Applying tuning recommendations. After a pair review task is completed, a data engineer can decide whether to apply the tuning recommendations.
Manually defining your autolink threshold sensitivity. The autolink threshold defines how likely it is to combine records into entities.
- If the sensitivity is low, you will have more overall matches, with likely more false positive matches.
- If the sensitivity is high, you will have fewer overall matches and more singleton entities (made up of only a single member record), with likely more false negative non-matches.
  
  If you accept tuning recommendations from pair reviews, the autolink threshold sensitivity is automatically determined. You can always override the autolink threshold manually if necessary.

In this topic:

Preparing to tune your matching algorithm
Selecting matching attributes
Requesting pair reviews and applying tuning recommendations
Manually defining the autolink sensitivity
Advanced match algorithm tuning using the IBM Match 360 REST API

Preparing to tune your matching algorithm

If you have not yet run matching on your data, then you must select your matching attributes first before you run matching. You can change your selections later if needed.

You cannot change your autolink threshold sensitivity or request pair reviews until after you run matching at least one time. This restriction ensures that you have some basis of comparison for changing your threshold from the default sensitivity. For example, if you notice too many false positive matches in your data, you can increase the sensitivity. If there are too many singleton records, you can decrease the sensitivity.

Before modifying your matching algorithm settings, consider creating a new configuration snapshot to save your current settings. Having a snapshot will make it easier to revert to the previous configuration later if you're unhappy with the results of your changes. For information about creating snapshots, see Saving and loading master data configuration settings by using snapshots.
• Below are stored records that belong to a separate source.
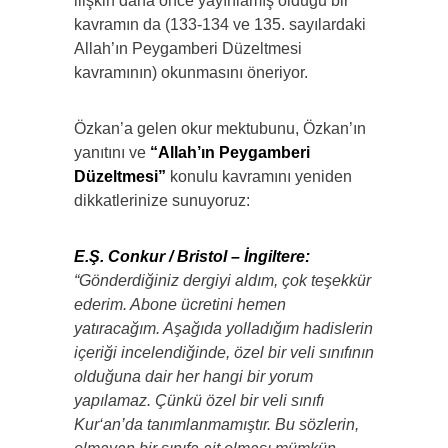
ilişkin daha önce yayınlamış olduğu bir
kavramın da (133-134 ve 135. sayılardaki
Allah’ın Peygamberi Düzeltmesi
kavramının) okunmasını öneriyor.
Özkan’a gelen okur mektubunu, Özkan’ın
yanıtını ve
“Allah’ın Peygamberi
Düzeltmesi”
konulu kavramını yeniden
dikkatlerinize sunuyoruz:
E.Ş. Conkur / Bristol – İngiltere:
“Gönderdiğiniz dergiyi aldım, çok teşekkür
ederim. Abone ücretini hemen
yatıracağım. Aşağıda yolladığım hadislerin
içeriği incelendiğinde, özel bir veli sınıfının
olduğuna dair her hangi bir yorum
yapılamaz.
Çünkü özel bir veli sınıfı
Kur‘an’da tanımlanmamıştır. Bu sözlerin,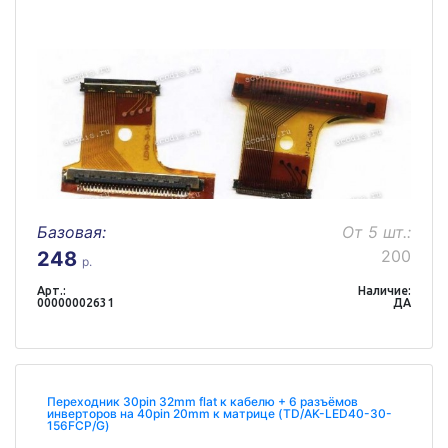
Базовая:
От 5 шт.:
200
248
р.
Арт.:
Наличие:
00000002631
ДА
Переходник 30pin 32mm flat к кабелю + 6 разъёмов
инверторов на 40pin 20mm к матрице (TD/AK-LED40-30-
156FCP/G)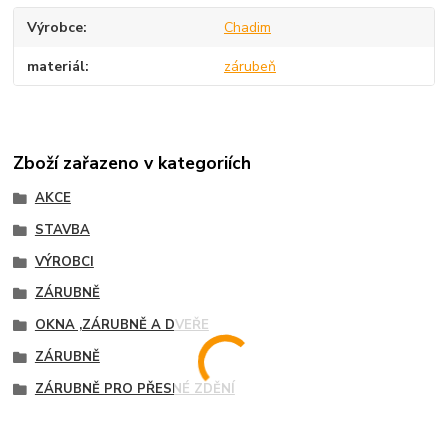
Výrobce
Chadim
materiál
zárubeň
Zboží zařazeno v kategoriích
AKCE
STAVBA
VÝROBCI
ZÁRUBNĚ
OKNA ,ZÁRUBNĚ A DVEŘE
ZÁRUBNĚ
ZÁRUBNĚ PRO PŘESNÉ ZDĚNÍ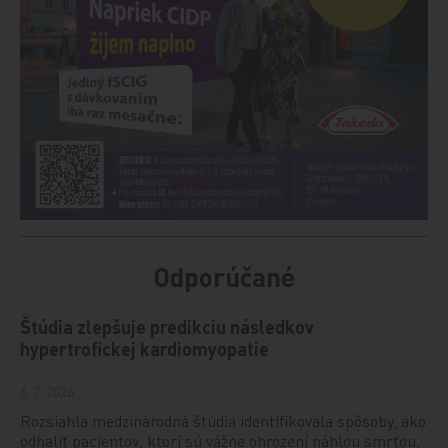
Odporúčané
Štúdia zlepšuje predikciu následkov
hypertrofickej kardiomyopatie
6. 7. 2026
Rozsiahla medzinárodná štúdia identifikovala spôsoby, ako
odhaliť pacientov, ktorí sú vážne ohrození náhlou smrťou,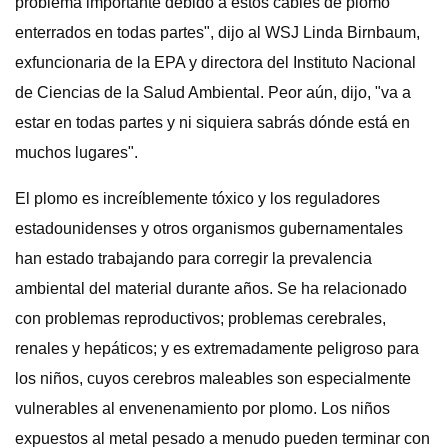
problema importante debido a estos cables de plomo
enterrados en todas partes", dijo al WSJ Linda Birnbaum,
exfuncionaria de la EPA y directora del Instituto Nacional
de Ciencias de la Salud Ambiental. Peor aún, dijo, "va a
estar en todas partes y ni siquiera sabrás dónde está en
muchos lugares".
El plomo es increíblemente tóxico y los reguladores
estadounidenses y otros organismos gubernamentales
han estado trabajando para corregir la prevalencia
ambiental del material durante años. Se ha relacionado
con problemas reproductivos; problemas cerebrales,
renales y hepáticos; y es extremadamente peligroso para
los niños, cuyos cerebros maleables son especialmente
vulnerables al envenenamiento por plomo. Los niños
expuestos al metal pesado a menudo pueden terminar con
Selecting matching attributes

To select the attributes that IBM Match 360 uses in the matching algorithm:

Click the navigation menu and select Matching setup to open the matching setup page.
Go to the Match settings tab to select the attributes to use in matching data. The first time that you go to this tab, IBM Match 360 automatically generates some suggested attributes from your data model to use in matching.
Review the list of matching attributes and their component fields. These attributes and fields will be used as the basis of comparison to match records and create master data entities. To add or remove attributes from the list, click Edit attributes then select or clear attributes and their component fields as needed.

As you choose your matching attributes, use the Match strength indicator to see an estimate of how your changes affect the matching algorithm.

If you have added any custom attributes to the data model, they are not selected for consideration in matching by default. If you want to use a custom attribute type in matching, you must select it and then specify which of its fields to consider. If you do not specify any fields, then the matching algorithim cannot use the attribute.

For non-custom (predefined) attribute types, if you do not specify which fields to consider, the matching algorithm uses a default set of fields.
When you are satisfied with your matching attribute changes, click Save.
Regenerate your matched entities based on your updated settings. Click the run matching icon in the action bar.

The matching process takes a while to complete. It runs in the background so that you can continue working. You'll be notified when it's complete, and then you can review details of the results on the Match results tab.

Requesting pair reviews and applying tuning recommendations

Use pair reviews to tune your matching algorithm. Each organization has different levels of risk tolerance for false matches, and pair reviews can help determine the right match settings for you.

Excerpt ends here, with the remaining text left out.